● **The task**: Restate word for word the run of lines that begins at the one containing "distintas posibilidades de" and ends at the last line of the listing.

● **Dataset**:
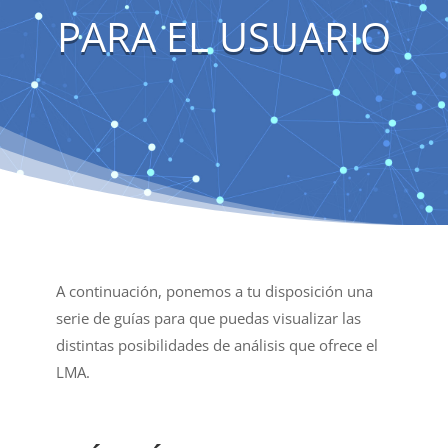
PARA EL USUARIO
A continuación, ponemos a tu disposición una
serie de guías para que puedas visualizar las
distintas posibilidades de análisis que ofrece el
LMA.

● **Exercise response**:
distintas posibilidades de análisis que ofrece el
LMA.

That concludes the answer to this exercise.